Guerra ao Terror, Sniper Americano, Rede de Mentiras e Soldado Anônimo são só alguns dos exemplares de filmes inspirados em um dos conflitos mais estúpidos da história recente da humanidade: a Guerra do Iraque. Diferente das obras citadas, Na Mira do Atirador, novo filme de Doug Liman (Identidade Bourne e Jumper), pega uma grande situação e dela extrai um evento microscópico. O resultado é um enxuto exercício de tensão e drama, que aos poucos revela uma narrativa irônica com críticas políticas interessantes, mesmo que superficiais. Os oitenta minutos de metragem de Na Mira do Atirador centram-se em um conflito de três personagens. Os dois primeiros são a dupla composta pelo spotter (localizador que utiliza um escopo para auxiliar o atirador) Allen Isaac (Aaron Taylor-Johnsson) e pelo sniper Shane Matthews (John Cena). Ambos observam um quarteirão iraquiano à procura de um possível atirador inimigo. Eventualmente, os americanos acabam se tornando reféns de um sniper iraquiano.
Utilizando câmeras subjetivas que inserem o espectador no ponto de vista do spotter, Liman consegue construir a geografia dos cenários de forma competente. Enquanto acompanhamos o trabalho de Isaac ao escanear o território, passamos a conhecer todos os pontos por onde a ação ocorrerá, o que posteriormente é essencial para que saibamos o quão encurralados estão os americanos, na mira do atirador iraquiano. Construindo um clima realista e denso, a ausência de trilha sonora é importante para manter a pegada cru proposta pelo filme. Em compensação pela ausência de música, o constante som de vento e areia (principalmente durante a tempestade) funcionam para marcar o crescimento da tensão, bem como a presença do som da hélice de um helicóptero faz mais próximo ao fim do segundo ato, quando o filme naturalmente chega em um momento mais crítico de sua história.
Quando o protagonista, Isaac, se vê preso atrás de um muro, entra em cena, então, a guerra mental travada entre ele e seu inimigo, Juba. Por meio das conversas de rádio, o americano tenta obter o máximo de informações possíveis sobre o inimigo a fim de tentar fugir ou atirar. Já o vilão, no controle da situação, demonstra sempre serenidade e apenas brinca com o estrangeiro, tentando encontrar fragilidades emocionais para desestabilizar Isaac. Notamos aqui uma tentativa de Dwain Worrell, o roteirista, de incitar debates políticos interessantes acerca da guerra do Iraque. O local onde o conflito ocorre, por exemplo, é dito se tratar de uma antiga escola, totalmente destruída graças à invasão americana. Se por um lado é interessante mostrar como a invasão americana destruiu a escola (futuro) do país, é triste que tal relação existe simplesmente por diálogos. Muito mais interessante seria se o longa mostrasse que o muro é uma antiga escola, ao invés de nos falar isso. Apesar do apego ao texto, o filme ainda utiliza Juba e os outros iraquianos de forma inteligente, dizendo que, antes de serem “snipers profissionais”, exerciam profissões comuns, como professores e vendedores, ressaltando a mensagem de que os “monstros” da guerra foram criados pela própria invasão do governo Bush.
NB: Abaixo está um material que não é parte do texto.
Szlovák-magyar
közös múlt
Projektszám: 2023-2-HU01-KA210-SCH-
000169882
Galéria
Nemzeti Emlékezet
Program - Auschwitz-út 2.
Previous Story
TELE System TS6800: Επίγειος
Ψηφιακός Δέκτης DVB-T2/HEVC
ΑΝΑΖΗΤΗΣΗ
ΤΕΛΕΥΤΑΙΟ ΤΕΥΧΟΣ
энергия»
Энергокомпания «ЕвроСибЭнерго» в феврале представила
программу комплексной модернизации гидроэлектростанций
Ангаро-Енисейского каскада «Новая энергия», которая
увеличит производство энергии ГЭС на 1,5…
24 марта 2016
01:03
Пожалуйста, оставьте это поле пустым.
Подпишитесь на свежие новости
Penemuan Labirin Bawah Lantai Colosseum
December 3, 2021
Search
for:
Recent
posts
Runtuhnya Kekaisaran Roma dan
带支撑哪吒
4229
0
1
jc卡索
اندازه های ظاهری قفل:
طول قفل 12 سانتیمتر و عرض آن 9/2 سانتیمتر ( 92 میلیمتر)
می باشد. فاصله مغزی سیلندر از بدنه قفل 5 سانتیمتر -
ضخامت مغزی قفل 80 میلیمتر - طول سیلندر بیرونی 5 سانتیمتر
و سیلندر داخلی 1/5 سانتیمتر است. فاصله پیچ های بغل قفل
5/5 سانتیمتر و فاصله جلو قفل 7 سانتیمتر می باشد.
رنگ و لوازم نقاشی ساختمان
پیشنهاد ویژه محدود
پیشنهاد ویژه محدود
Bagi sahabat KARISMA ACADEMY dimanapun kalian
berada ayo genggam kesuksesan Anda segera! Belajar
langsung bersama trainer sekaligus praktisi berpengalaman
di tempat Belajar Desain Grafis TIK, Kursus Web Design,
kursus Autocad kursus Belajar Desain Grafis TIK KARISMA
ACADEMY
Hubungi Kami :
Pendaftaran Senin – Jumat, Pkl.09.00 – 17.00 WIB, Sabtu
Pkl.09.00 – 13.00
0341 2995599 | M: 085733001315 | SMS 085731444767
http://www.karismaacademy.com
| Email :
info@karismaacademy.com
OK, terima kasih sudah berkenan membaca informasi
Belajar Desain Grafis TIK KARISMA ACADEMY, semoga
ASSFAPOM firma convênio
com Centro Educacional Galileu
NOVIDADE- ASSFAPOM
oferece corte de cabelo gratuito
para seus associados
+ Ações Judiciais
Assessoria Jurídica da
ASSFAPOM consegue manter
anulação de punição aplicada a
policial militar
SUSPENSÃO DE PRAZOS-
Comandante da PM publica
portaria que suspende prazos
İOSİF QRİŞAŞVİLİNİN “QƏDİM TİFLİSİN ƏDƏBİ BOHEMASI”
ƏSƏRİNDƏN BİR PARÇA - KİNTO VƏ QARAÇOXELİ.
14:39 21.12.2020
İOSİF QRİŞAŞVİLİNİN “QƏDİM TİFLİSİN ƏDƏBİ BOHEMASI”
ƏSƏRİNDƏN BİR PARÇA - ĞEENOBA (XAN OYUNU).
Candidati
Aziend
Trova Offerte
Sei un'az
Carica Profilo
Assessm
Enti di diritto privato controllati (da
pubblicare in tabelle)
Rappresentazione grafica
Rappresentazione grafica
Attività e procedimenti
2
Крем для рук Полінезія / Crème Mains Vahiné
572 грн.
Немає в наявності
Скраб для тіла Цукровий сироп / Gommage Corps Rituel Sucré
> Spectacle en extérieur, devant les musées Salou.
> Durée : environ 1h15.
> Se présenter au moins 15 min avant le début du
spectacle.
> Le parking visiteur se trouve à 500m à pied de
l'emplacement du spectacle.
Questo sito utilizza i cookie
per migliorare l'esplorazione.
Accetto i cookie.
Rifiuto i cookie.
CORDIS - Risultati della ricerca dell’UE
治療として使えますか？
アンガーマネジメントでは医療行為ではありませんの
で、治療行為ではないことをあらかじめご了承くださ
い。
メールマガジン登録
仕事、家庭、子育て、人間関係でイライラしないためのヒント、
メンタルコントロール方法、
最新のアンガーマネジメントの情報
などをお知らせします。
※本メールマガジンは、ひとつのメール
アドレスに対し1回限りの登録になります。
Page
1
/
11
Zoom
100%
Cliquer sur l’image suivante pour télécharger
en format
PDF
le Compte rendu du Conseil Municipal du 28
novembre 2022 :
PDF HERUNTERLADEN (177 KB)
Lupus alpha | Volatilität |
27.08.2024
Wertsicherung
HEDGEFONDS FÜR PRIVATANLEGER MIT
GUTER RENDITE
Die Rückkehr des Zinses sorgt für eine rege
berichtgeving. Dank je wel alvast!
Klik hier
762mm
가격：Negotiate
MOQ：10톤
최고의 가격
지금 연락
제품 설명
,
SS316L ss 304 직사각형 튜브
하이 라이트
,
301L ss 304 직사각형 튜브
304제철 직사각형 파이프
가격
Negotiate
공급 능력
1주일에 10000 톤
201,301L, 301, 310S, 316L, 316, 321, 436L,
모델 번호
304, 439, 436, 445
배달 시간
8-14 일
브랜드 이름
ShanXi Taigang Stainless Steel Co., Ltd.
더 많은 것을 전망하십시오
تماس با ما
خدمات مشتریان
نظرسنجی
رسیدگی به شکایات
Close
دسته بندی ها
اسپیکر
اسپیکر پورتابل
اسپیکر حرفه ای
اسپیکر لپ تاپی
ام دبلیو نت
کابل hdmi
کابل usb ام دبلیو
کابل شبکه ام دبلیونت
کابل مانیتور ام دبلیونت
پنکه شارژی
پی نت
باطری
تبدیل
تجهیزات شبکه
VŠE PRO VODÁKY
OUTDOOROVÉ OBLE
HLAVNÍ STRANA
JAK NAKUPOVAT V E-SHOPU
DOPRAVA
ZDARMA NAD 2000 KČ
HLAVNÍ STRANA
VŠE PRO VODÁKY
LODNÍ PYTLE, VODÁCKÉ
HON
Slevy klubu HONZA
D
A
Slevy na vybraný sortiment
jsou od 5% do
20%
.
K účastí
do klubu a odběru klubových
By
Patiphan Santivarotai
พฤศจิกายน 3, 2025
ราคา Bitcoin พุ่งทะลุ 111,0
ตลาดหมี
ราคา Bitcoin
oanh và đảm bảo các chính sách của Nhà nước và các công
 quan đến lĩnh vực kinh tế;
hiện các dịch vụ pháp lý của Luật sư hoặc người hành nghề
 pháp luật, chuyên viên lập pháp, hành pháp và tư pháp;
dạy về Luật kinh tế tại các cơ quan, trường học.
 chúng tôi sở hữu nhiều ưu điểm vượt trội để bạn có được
O roteiro também tem seus deslizes, porém. Demonstrando não ter conteúdo suficiente para entregar um longa-metragem, a obra estabelece uma narrativa in media res, isto é, começa a projeção já no meio da história. A intenção é, posteriormente, explicar todo o passado dos personagens a fim de tentar dar alguma profundidade às suas vidas que não só é desinteressante sob o contexto político do confronto como também parece mais uma ferramenta para prolongar a trama do que qualquer outra coisa. Mesmo assim, Na Mira do Atirador continua trazendo detalhes interessantes, mesmo que subaproveitados. A escolha de começar o filme sob o ponto de vista da mira do sniper americano e fechar sob a mira iraquiana, por exemplo, demonstra-se uma interessante rima visual e a sugestão de inversão de torcida por parte do espectador.
Em sua segunda metade, Na Mira do Atirador transforma-se num longa sobre ciclos destrutivos e criação de monstros. Se a América é responsável pela ascensão do Daesh no Oriente Médio, esta obra de Doug Liman é uma das que retrata, mesmo que de maneira superficial e simples, como foi criado o cenário propício para a o surgimento das células terroristas que, dez anos depois, são uma das principais ameaças à paz mundial. Com escolhas narrativas interessantes mas uma história excessivamente rasa, o filme encontra no aprofundamento de seus personagens seu calcanhar de Aquiles, já que nem consegue fazer o público sentir empatia, nem consegue extrair de seus atores algum sentimento se não ódio ou ironia. Ainda assim, uma experiência interessante.